Levei-o ao longo da academia e das ruas em redor. Parava um pouco sempre que ouviamos pedaços da Last Christmas, dos Wham!, da All I Want For Christmas e de algumas outras cantandas em português.
- E isto tudo foi para...? - Perguntou ele, revirando os olhos.
- Para perceberes que a música não é uma batalha constante para ser o melhor. É uma forma de exprimires o que sentes. E todos sentimos de forma diferente, e é por isso que há tanta variedade de estilos e géneros de música. Por isso é que é possível haver músicas diferentes para diferentes épocas. Agora cantam-se as boas festas, daqui por uns tempos cantamos as janeiras e mais tarde cantamos a Eu Gosto É Do Verão!
Ele olhou-me. Parecia agradado pelo meu discurso mas, ao mesmo tempo, relutante em dar-me razão.
- Canta uma música que transmita o que sentes! - Desafiei.
- Eu canto músicas que transmitem o que sinto. Por exemplo a Eye Of The Tiger... É sobre ser melhor que o teu adversário.
Suspirei, fitando os seus olhos. Detectei uma pequena hesitação no seu olhar, um pouco de medo.
- Não. Canta músicas que descrevam o que realmente sentes, não o que queres que os outros pensem que sentes.
Ele abriu a boca, prestes a protestar, mas calou-se quando ergui a mão, cortando a sua fala.
- ok. E o que achas que sinto?
- Diz-me tu! - exclamei. - Sei lá... Sentes a falta de algo ou de alguém?
- Sim... De alguém... - Murmurou, olhando para o chão.
Sentei-me ao piano, pensando na música perfeita para o momento. Comecei a tocar no piano perguntando se ele conhecia aquela canção.

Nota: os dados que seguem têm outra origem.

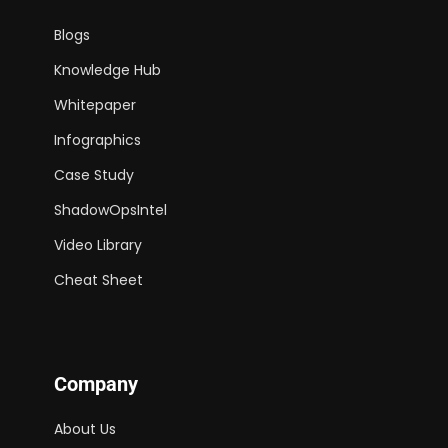
Blogs
Knowledge Hub
Whitepaper
Infographics
Case Study
ShadowOpsIntel
Video Library
Cheat Sheet
Company
About Us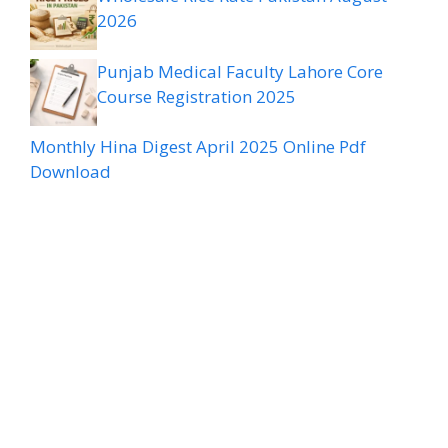
2026
Punjab Medical Faculty Lahore Core
Course Registration 2025
Monthly Hina Digest April 2025 Online Pdf
Download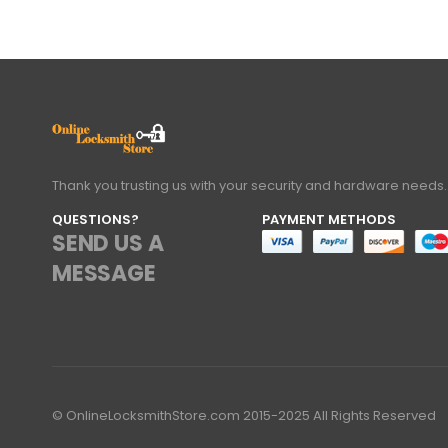
Thank you trusting us with your security and hardware needs.
QUESTIONS?
PAYMENT METHODS
SEND US A
MESSAGE
© OnlineLocksmithStore.com 2015-2025 All Rights Reserved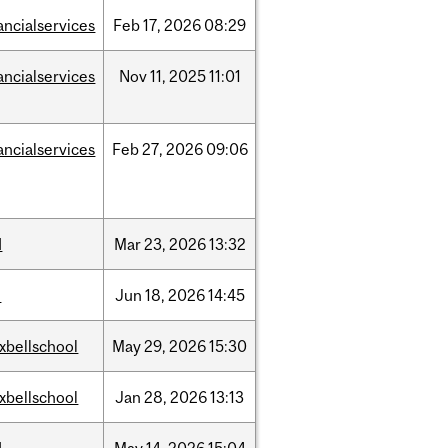
ancialservices
Feb
17,
2026
08:29
ancialservices
Nov
11,
2025
11:01
ancialservices
Feb
27,
2026
09:06
d
Mar
23,
2026
13:32
l
Jun
18,
2026
14:45
xbellschool
May
29,
2026
15:30
xbellschool
Jan
28,
2026
13:13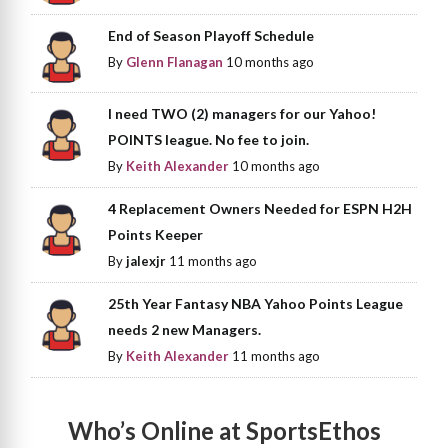
End of Season Playoff Schedule
By
Glenn Flanagan
10 months ago
I need TWO (2) managers for our Yahoo!
POINTS league. No fee to join.
By
Keith Alexander
10 months ago
4 Replacement Owners Needed for ESPN H2H
Points Keeper
By
jalexjr
11 months ago
25th Year Fantasy NBA Yahoo Points League
needs 2 new Managers.
By
Keith Alexander
11 months ago
Who’s Online at SportsEthos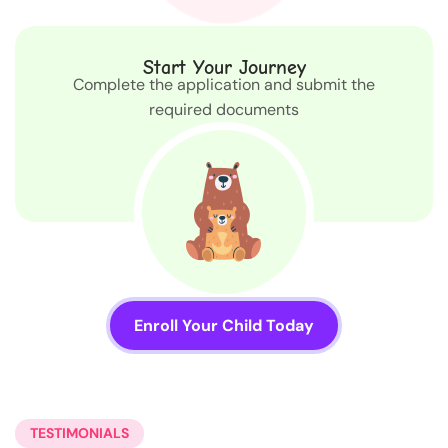
Start Your Journey
Complete the application and submit the
required documents
Enroll Your Child Today
TESTIMONIALS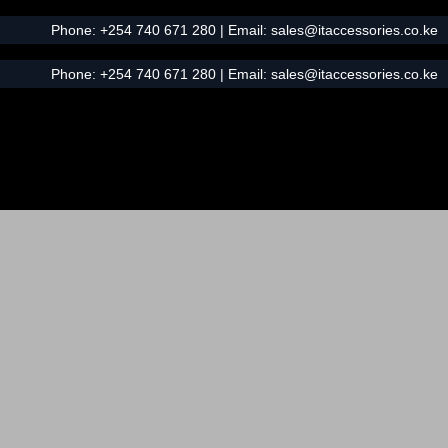
Phone:
+254 740 671 280
| Email:
sales@itaccessories.co.ke
Phone:
+254 740 671 280
| Email:
sales@itaccessories.co.ke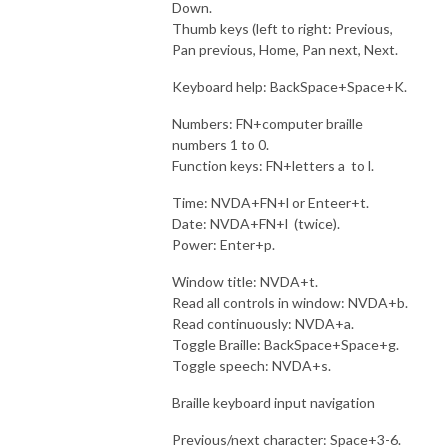
Down.
Thumb keys (left to right: Previous,
Pan previous, Home, Pan next, Next.
Keyboard help: BackSpace+Space+K.
Numbers: FN+computer braille
numbers 1 to 0.
Function keys: FN+letters a to l.
Time: NVDA+FN+l or Enteer+t.
Date: NVDA+FN+l (twice).
Power: Enter+p.
Window title: NVDA+t.
Read all controls in window: NVDA+b.
Read continuously: NVDA+a.
Toggle Braille: BackSpace+Space+g.
Toggle speech: NVDA+s.
Braille keyboard input navigation
Previous/next character: Space+3-6.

Ele respondeu afirmativamente e começou a cantar após o meu sinal. Ele parecia nervoso, mas conseguiu cantar.
- Making my way downtown, walking fast, faces passed and I´m home bound staring blankly ahead, just making my way, making my way trhough the crowd.

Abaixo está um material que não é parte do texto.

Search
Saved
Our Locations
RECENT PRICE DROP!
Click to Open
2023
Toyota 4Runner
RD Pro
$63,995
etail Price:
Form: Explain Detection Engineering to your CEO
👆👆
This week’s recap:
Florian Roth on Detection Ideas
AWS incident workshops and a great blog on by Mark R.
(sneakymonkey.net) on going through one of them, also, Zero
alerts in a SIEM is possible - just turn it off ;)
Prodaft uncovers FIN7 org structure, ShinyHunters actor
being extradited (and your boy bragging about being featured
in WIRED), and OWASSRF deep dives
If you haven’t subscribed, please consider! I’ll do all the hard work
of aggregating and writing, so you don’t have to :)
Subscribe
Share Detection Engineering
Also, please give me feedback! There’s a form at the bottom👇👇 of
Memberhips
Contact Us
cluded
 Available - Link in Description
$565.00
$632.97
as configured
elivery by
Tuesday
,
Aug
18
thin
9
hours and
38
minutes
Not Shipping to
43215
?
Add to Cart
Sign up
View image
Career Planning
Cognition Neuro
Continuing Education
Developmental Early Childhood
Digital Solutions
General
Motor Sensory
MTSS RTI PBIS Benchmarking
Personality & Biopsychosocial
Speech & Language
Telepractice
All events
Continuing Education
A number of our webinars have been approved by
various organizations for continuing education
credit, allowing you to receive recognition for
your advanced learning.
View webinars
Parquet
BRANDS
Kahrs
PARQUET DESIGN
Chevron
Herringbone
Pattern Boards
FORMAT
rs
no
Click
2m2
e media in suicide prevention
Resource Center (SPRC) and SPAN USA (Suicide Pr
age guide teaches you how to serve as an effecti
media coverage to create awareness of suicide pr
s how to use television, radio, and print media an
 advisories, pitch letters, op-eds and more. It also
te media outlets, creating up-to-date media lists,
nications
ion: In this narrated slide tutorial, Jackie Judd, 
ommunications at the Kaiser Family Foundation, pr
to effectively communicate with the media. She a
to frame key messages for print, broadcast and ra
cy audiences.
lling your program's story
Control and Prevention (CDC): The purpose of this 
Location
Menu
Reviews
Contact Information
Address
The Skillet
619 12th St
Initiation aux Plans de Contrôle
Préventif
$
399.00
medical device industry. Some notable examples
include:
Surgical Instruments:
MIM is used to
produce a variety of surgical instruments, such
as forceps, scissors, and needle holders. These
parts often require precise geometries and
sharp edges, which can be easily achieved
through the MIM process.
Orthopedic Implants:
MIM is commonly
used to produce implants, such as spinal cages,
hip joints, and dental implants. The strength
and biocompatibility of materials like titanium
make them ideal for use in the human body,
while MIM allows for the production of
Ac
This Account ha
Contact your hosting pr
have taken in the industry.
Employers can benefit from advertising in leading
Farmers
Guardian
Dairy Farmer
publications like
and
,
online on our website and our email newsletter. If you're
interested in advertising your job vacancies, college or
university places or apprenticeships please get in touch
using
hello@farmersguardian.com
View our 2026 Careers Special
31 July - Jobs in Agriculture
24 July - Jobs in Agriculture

Juntei-me a ele para o refrão.
- And I need you. And I miss you. And now I wonder... If I could fall into the sky, do you think time would pass me by? ´Cause you know I´d walk a thousand miles if I could just see you... tonight.
Quando acabámos a música, ele suspirou.
- O meu pai está presente muito poucas vezes, por causa do seu trabalho... Sinto a falta dele. - Contou.
- Eu sei o que isso é... - Comentei.
- Todos dizem isso para me animar. Nem sei porque te estou a contar isto...
- Não é para te animar. Estou a dizer a verdade... Apesar de estarem presentes no meu pensamento e no meu coração, nunca mais poderão estar presentes fisicamente...
- Oh! - Exclamou, surpreendido. - Eles...? Desculpa, não sabia...
- Não faz mal... - a campainha soou, interrompendo a conversa. - Tenho de ir para a aula, vêmo-nos depois.